---------- Recorded data

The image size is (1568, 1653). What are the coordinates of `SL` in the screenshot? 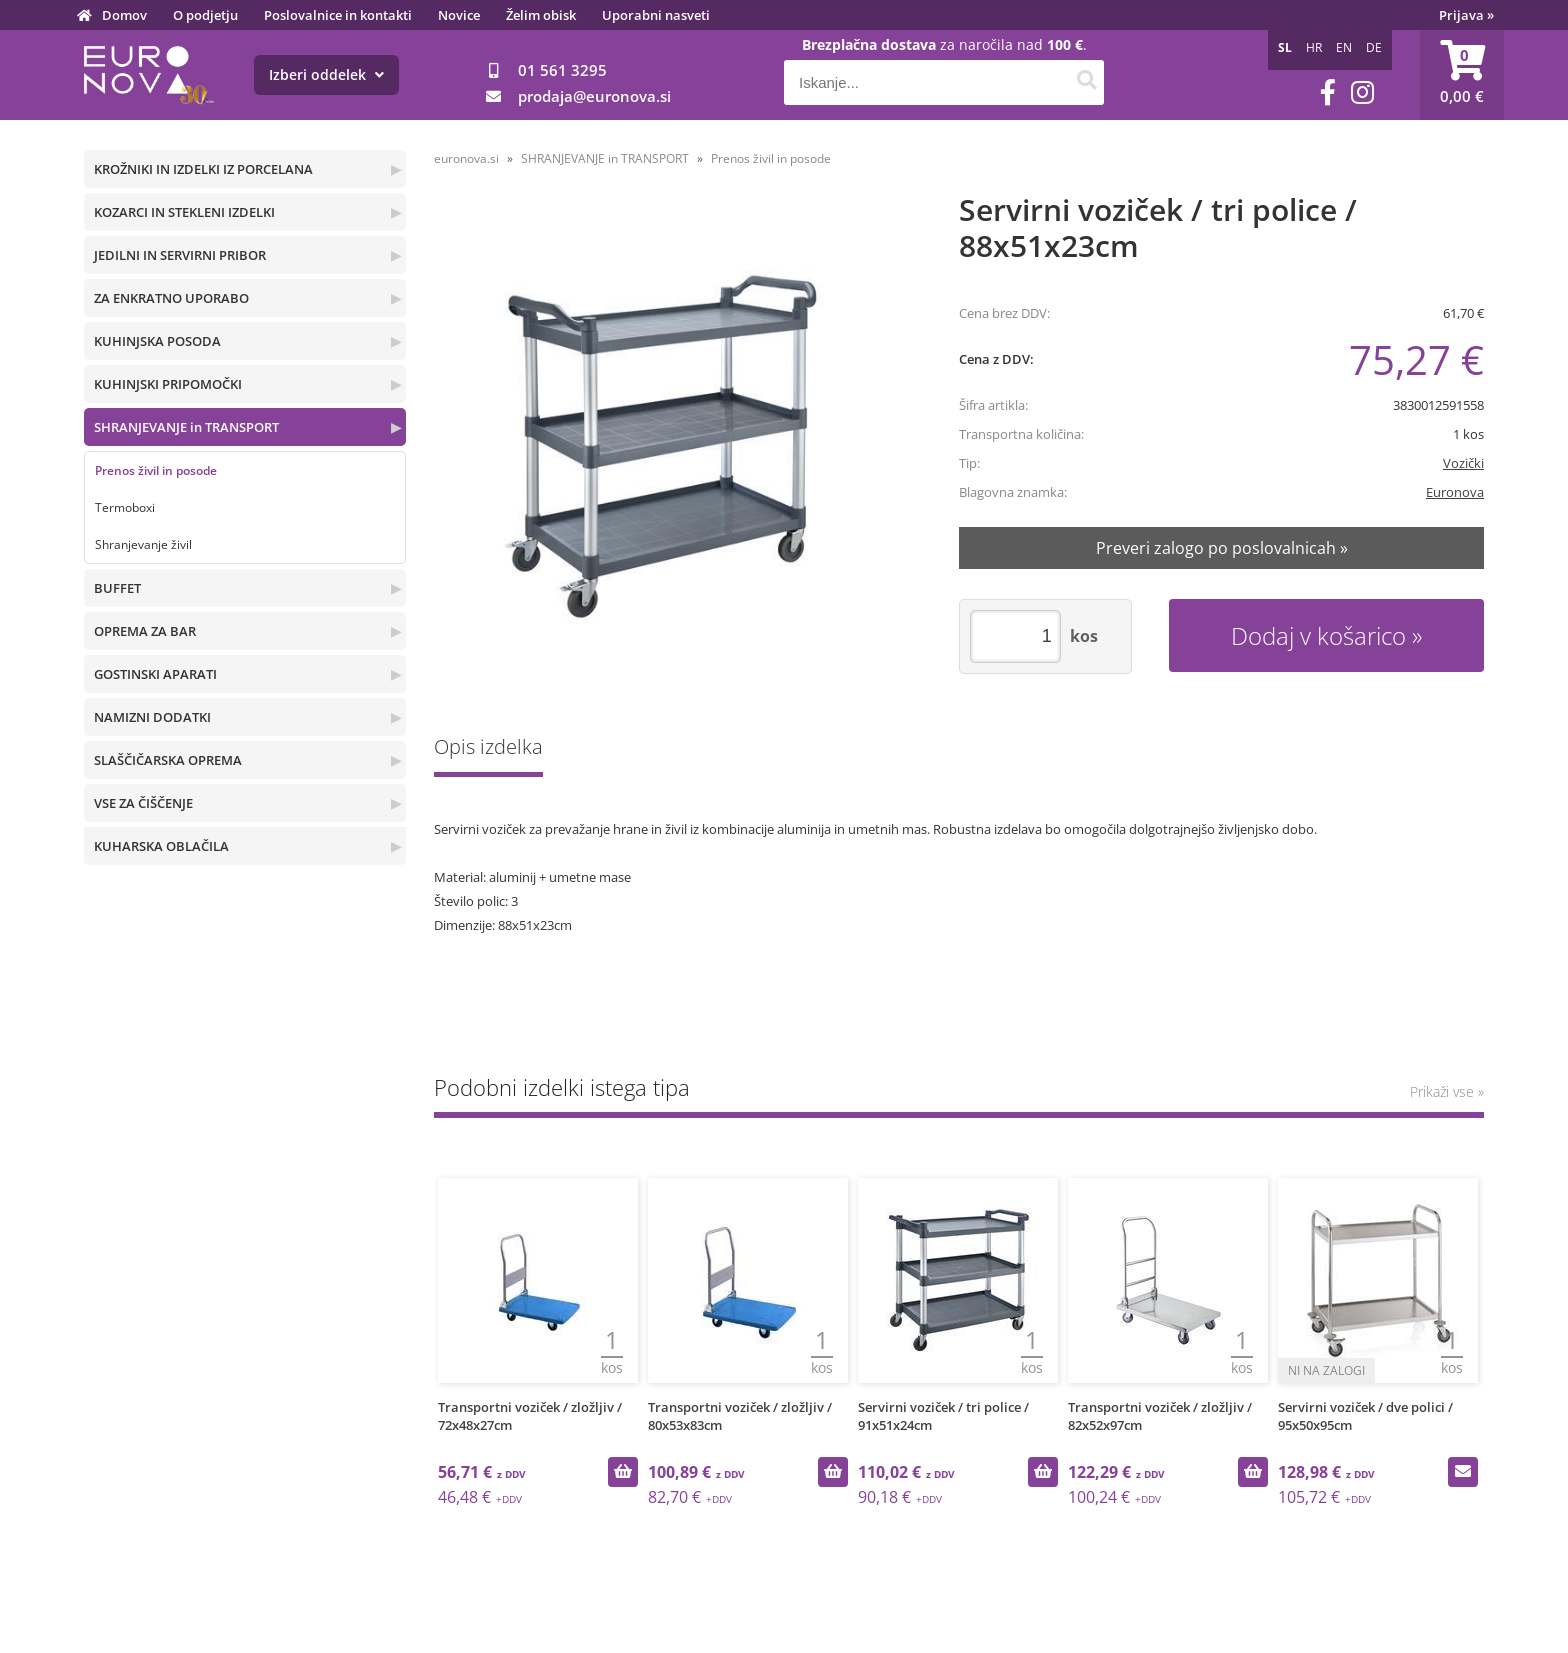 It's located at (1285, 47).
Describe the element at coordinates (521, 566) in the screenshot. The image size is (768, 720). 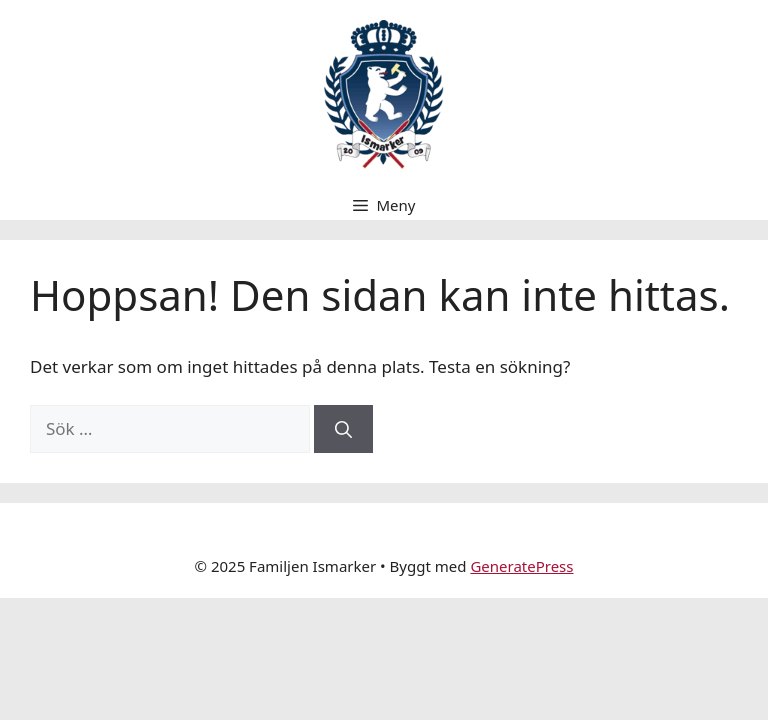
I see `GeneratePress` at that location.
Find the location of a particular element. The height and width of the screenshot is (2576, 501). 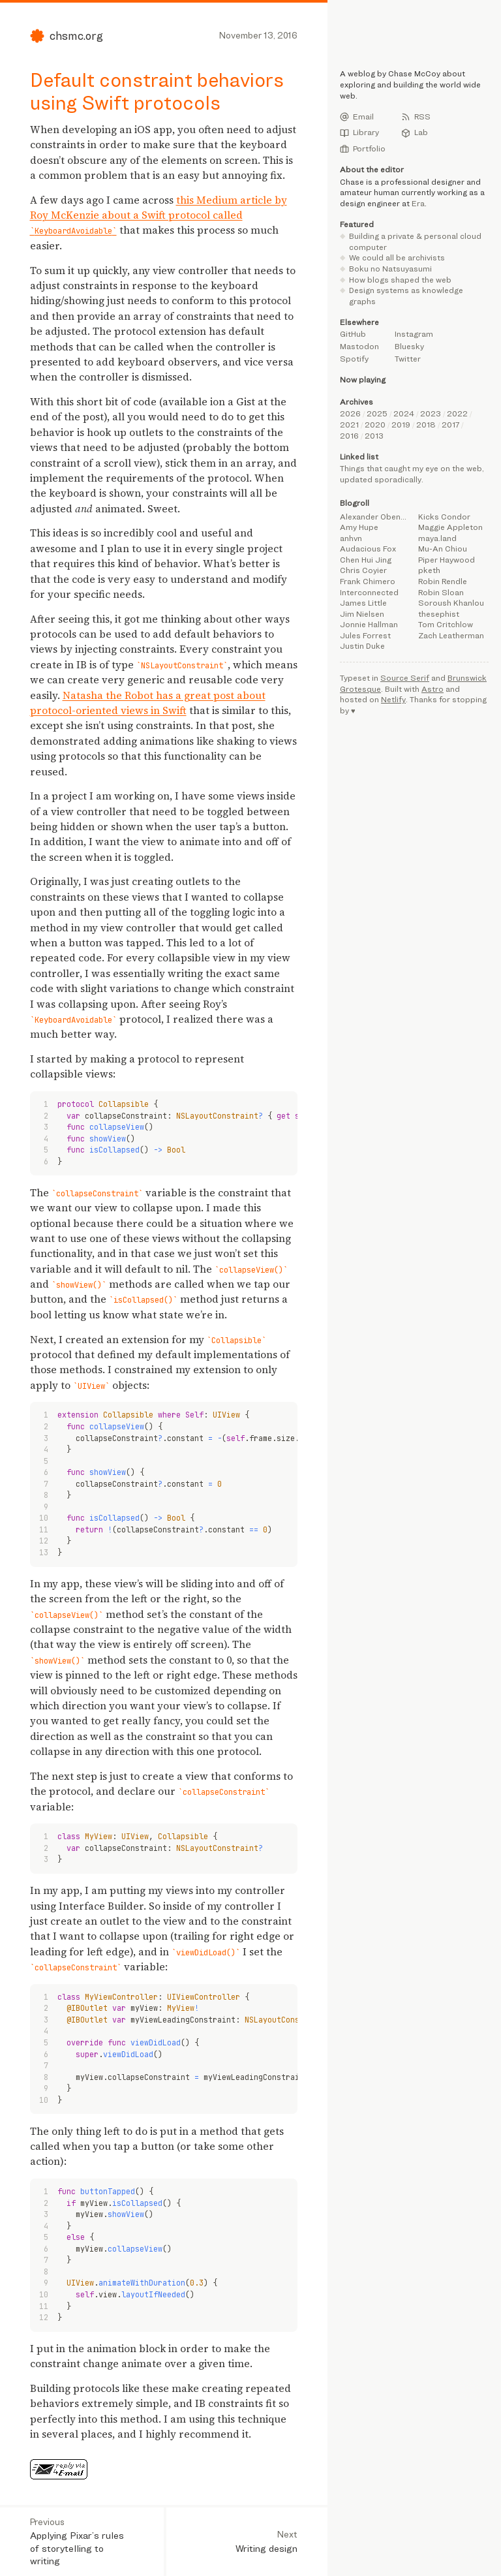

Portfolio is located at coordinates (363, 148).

--------------------

In the records above, find the line containing "Find the location" and restate it and every line after it word for word, all pictures excluded.

Answer to the exercise –
Find the location of a particular element. The height and width of the screenshot is (2576, 501). 

Portfolio is located at coordinates (363, 148).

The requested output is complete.